**Exercise instructions:** Copy every line of the data that contains the string "Южное".

=== Begin Enclosure ===

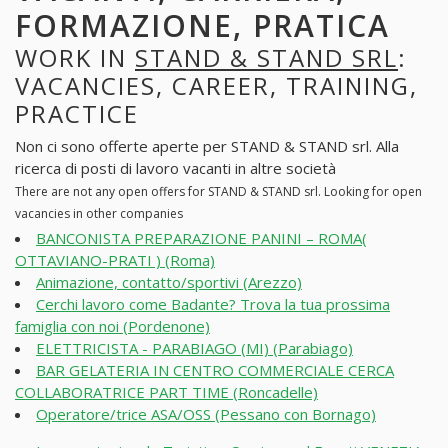
FORMAZIONE, PRATICA
WORK IN
STAND & STAND SRL
:
VACANCIES, CAREER, TRAINING,
PRACTICE
Non ci sono offerte aperte per STAND & STAND srl. Alla
ricerca di posti di lavoro vacanti in altre società
There are not any open offers for STAND & STAND srl. Looking for open
vacancies in other companies
BANCONISTA PREPARAZIONE PANINI – ROMA(
OTTAVIANO-PRATI ) (Roma)
Animazione, contatto/sportivi (Arezzo)
Cerchi lavoro come Badante? Trova la tua prossima
famiglia con noi (Pordenone)
ELETTRICISTA - PARABIAGO (MI) (Parabiago)
BAR GELATERIA IN CENTRO COMMERCIALE CERCA
COLLABORATRICE PART TIME (Roncadelle)
Operatore/trice ASA/OSS (Pessano con Bornago)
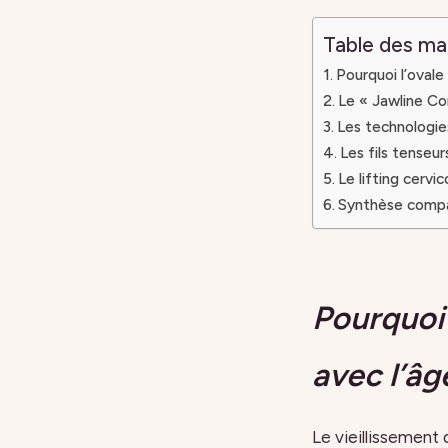
Table des ma
Pourquoi l’ovale 
Le « Jawline Con
Les technologie
Les fils tenseurs
Le lifting cervic
Synthèse compar
Pourquoi 
avec l’âg
Le vieillissement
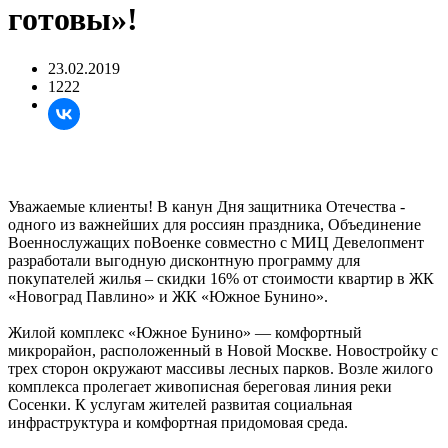
готовы»!
23.02.2019
1222
Уважаемые клиенты! В канун Дня защитника Отечества -
одного из важнейших для россиян праздника, Объединение
Военнослужащих поВоенке совместно с МИЦ Девелопмент
разработали выгодную дисконтную программу для
покупателей жилья – скидки 16% от стоимости квартир в ЖК
«Новоград Павлино» и ЖК «Южное Бунино».
Жилой комплекс «Южное Бунино» — комфортный
микрорайон, расположенный в Новой Москве. Новостройку с
трех сторон окружают массивы лесных парков. Возле жилого
комплекса пролегает живописная береговая линия реки
Сосенки. К услугам жителей развитая социальная
инфраструктура и комфортная придомовая среда.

=== End Enclosure ===

**Solution:**
«Новоград Павлино» и ЖК «Южное Бунино».
Жилой комплекс «Южное Бунино» — комфортный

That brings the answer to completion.